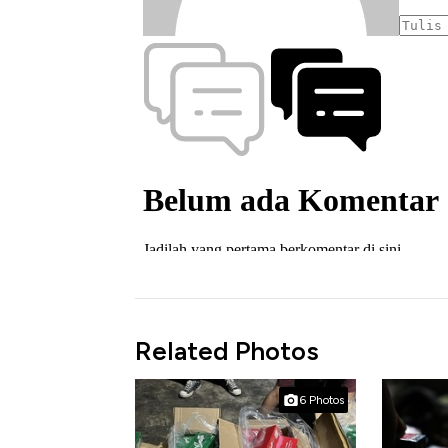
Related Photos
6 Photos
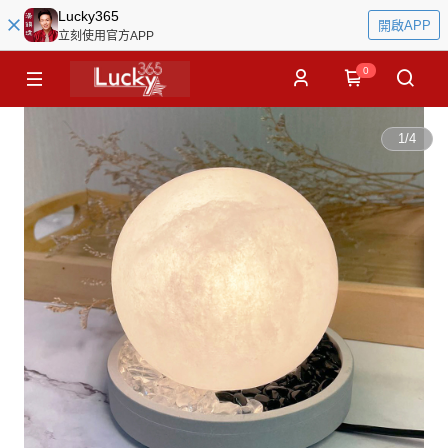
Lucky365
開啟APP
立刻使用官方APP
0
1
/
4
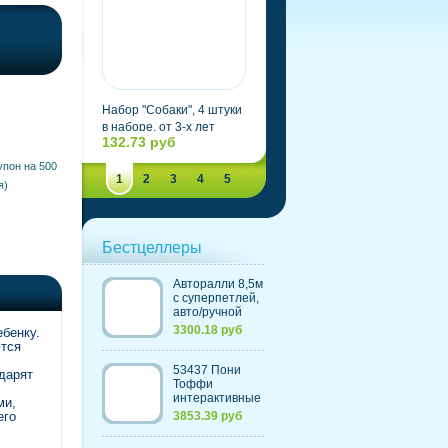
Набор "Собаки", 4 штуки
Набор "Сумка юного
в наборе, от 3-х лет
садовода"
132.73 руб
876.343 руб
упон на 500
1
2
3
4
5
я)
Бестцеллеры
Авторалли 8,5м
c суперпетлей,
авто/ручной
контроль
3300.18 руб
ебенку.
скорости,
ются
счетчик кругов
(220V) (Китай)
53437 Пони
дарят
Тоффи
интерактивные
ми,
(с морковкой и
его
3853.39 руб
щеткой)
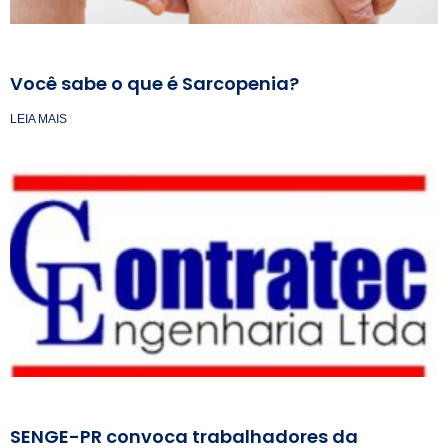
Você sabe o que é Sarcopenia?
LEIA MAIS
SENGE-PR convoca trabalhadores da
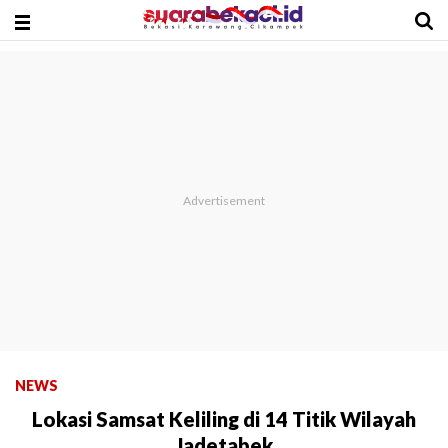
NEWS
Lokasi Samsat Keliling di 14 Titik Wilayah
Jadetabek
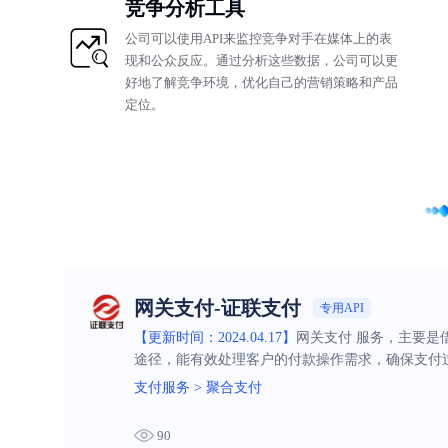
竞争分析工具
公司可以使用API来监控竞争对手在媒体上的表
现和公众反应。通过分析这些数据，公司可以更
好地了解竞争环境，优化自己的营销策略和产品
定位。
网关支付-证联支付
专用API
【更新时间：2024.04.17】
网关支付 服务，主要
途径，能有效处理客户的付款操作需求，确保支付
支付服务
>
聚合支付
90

■ ■ ■ ■ ■ ■ ■

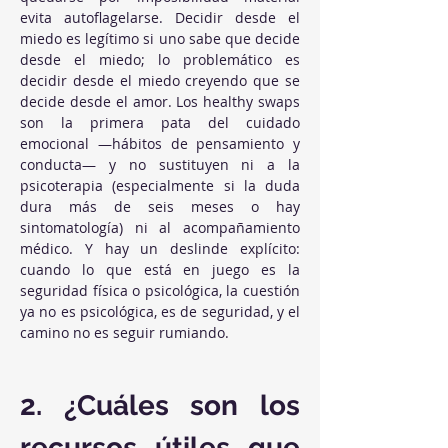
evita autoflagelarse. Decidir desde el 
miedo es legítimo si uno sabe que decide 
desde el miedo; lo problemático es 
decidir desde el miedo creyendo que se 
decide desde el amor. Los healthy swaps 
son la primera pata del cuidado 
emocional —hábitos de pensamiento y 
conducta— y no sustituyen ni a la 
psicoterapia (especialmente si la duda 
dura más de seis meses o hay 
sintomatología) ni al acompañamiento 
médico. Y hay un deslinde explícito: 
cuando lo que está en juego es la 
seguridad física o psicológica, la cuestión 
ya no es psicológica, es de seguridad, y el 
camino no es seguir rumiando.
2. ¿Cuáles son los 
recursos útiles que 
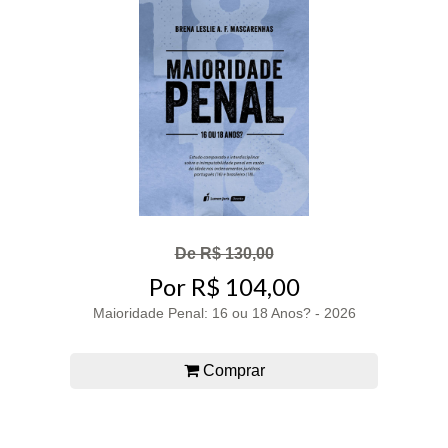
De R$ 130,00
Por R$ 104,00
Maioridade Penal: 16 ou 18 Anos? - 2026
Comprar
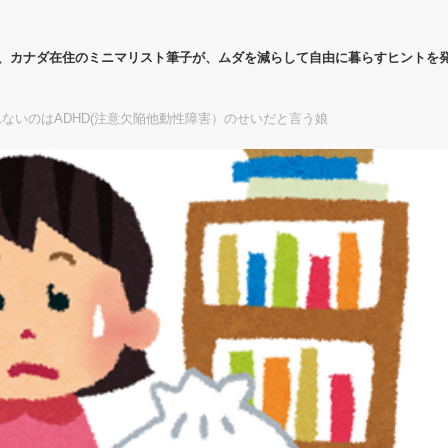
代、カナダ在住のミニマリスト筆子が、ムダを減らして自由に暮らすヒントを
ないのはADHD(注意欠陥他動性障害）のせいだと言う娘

■ ■ ■ ■ ■ ■ ■

(Brief)
In the data above, the stretch from the line with "sintomatología) ni al acompañamiento" through the line with "ないのはADHD(注意欠陥他動性障害）のせいだと言う娘" is to be returned exactly, minus any pictures.

(Reply)
sintomatología) ni al acompañamiento 
médico. Y hay un deslinde explícito: 
cuando lo que está en juego es la 
seguridad física o psicológica, la cuestión 
ya no es psicológica, es de seguridad, y el 
camino no es seguir rumiando.
2. ¿Cuáles son los 
recursos útiles que 
De R$ 130,00
Por R$ 104,00
Maioridade Penal: 16 ou 18 Anos? - 2026
Comprar
代、カナダ在住のミニマリスト筆子が、ムダを減らして自由に暮らすヒントを
ないのはADHD(注意欠陥他動性障害）のせいだと言う娘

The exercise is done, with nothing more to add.